The Melvins at the Cornerstone, by Karen Goldman

The Melvins (photo: Karen Goldman)

A few years ago, I came to really understand what living in the Bay Area was all about when I was invited to a group colonic.

You didn't read that incorrectly.

Group.

Colonic.

As tempting as it was, I declined the invitation. However, thanks to the solid sludge of The Melvins, I think I have some idea now what it is like to be part of a collective experience of mutual bowel purification. Every vibration came attached with a snarl, swimming through a sticky mess of low-end. Evoking the smart bass lines of bands like Big Dipper with the unrelenting trashy drama of bands like Flipper, The Melvins took no prisoners as they unleashed theremin-like guitar that really set the guy in the Dune jacket in front of me off.

This is one of the only bands I know that can start a song with the cool beguiling simplicity of something like The Beatles' "Come Together," only to rip open the psychedelic metal sludge of an endless rotating wall of sound, like a sonic gyroscope ablaze.

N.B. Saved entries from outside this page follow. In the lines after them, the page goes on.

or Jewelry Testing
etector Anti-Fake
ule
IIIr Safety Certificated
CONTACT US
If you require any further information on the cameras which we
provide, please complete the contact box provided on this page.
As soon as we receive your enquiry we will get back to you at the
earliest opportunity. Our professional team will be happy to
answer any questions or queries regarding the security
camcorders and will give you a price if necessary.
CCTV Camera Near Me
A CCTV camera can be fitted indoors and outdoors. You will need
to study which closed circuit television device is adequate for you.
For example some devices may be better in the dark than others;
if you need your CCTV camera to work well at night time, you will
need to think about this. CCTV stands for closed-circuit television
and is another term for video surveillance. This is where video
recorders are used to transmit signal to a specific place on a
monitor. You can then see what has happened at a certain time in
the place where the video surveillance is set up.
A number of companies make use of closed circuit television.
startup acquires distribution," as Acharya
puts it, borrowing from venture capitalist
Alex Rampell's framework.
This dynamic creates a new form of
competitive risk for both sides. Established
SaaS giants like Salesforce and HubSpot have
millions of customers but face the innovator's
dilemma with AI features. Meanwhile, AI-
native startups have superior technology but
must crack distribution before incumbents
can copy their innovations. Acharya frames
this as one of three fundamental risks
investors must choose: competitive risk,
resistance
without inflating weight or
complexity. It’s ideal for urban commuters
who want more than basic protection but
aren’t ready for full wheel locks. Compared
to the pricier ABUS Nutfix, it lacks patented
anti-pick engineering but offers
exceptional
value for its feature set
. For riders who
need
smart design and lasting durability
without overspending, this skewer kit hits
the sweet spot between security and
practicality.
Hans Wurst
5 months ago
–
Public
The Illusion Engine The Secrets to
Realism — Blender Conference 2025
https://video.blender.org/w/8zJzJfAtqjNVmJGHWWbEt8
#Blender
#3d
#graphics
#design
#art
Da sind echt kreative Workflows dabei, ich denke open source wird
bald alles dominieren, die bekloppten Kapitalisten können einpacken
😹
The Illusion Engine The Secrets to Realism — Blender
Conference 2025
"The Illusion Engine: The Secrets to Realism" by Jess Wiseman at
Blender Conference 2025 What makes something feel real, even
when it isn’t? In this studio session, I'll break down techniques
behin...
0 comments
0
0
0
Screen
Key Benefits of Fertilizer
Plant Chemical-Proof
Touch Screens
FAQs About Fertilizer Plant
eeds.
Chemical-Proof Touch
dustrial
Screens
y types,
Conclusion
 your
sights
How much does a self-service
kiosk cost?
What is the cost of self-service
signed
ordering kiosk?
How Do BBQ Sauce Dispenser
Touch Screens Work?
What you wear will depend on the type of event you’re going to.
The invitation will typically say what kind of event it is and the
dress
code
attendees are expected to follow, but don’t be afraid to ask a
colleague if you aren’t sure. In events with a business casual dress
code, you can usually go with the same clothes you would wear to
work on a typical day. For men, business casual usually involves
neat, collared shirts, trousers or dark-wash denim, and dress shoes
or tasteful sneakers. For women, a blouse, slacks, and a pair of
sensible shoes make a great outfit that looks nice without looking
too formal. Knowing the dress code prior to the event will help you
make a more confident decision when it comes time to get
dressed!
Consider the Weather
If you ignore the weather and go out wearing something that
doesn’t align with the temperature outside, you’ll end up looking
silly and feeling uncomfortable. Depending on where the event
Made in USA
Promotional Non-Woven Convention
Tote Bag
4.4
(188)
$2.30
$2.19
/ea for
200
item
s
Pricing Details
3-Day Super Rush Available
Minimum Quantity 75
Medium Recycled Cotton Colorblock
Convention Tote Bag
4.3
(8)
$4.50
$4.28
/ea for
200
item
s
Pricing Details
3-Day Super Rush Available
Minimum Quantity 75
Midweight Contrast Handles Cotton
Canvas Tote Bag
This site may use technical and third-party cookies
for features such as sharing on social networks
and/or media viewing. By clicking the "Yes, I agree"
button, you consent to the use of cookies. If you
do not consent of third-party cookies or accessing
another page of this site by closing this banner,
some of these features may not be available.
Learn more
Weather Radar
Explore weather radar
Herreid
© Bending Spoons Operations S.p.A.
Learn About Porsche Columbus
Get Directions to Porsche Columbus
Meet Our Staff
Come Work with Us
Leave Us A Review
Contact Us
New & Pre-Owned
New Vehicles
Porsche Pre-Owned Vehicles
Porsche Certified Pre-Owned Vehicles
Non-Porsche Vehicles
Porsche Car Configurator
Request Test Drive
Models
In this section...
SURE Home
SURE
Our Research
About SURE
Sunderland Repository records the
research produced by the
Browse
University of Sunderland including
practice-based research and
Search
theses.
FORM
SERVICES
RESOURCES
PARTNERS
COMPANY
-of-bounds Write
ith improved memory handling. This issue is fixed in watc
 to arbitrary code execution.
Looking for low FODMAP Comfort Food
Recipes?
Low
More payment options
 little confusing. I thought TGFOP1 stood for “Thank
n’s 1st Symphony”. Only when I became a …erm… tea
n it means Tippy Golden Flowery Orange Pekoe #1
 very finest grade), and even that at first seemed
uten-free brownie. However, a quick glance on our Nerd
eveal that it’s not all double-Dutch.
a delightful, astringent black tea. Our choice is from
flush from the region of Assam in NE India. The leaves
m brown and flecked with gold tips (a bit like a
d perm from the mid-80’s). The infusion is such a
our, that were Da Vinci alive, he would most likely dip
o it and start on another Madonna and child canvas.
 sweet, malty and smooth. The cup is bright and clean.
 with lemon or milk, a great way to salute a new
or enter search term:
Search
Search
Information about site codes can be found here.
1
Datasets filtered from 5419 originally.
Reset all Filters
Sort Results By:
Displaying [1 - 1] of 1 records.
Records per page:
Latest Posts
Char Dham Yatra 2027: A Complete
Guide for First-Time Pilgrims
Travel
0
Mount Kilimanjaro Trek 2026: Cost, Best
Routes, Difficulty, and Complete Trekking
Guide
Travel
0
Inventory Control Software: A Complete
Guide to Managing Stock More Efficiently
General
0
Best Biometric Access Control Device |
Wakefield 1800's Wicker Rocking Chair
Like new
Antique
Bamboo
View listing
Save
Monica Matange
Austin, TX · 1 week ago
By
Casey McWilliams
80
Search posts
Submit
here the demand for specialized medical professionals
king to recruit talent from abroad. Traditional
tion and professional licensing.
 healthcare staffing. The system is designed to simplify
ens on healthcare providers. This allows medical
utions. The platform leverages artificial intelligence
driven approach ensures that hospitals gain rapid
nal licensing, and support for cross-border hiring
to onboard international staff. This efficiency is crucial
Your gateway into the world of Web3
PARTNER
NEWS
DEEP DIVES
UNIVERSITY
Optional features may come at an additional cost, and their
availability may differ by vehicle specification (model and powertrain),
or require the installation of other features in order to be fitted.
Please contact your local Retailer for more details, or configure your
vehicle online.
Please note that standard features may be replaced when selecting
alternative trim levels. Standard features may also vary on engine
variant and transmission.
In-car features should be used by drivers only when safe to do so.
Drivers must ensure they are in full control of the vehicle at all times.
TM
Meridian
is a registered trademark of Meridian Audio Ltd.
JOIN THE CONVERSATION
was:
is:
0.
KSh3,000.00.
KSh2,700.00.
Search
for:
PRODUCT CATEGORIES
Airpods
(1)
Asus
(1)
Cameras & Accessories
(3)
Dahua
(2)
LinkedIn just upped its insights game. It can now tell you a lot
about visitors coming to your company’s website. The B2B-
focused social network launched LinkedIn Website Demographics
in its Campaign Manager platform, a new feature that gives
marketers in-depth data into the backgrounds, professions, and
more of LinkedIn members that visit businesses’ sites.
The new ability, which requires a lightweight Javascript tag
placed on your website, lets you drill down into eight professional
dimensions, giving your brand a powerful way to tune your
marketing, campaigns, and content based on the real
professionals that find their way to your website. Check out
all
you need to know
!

It was a real drill to the guts, but in a good way.

Openers Redd Kross shared more than just a bassist with The Melvins. They also captivated with unrelenting sound. The highlight from their set was probably "Fighting" off their new album, Beyond the Door. Can you imagine if Guns N' Roses had ever been good? Or at least worthy of Slash? Well, if they had been, they'd be Red Kross. This is music to drink beer to while wearing your best flowy scarf.

Thanks for the adrenaline-filled evening, fellas. My guts are still recovering.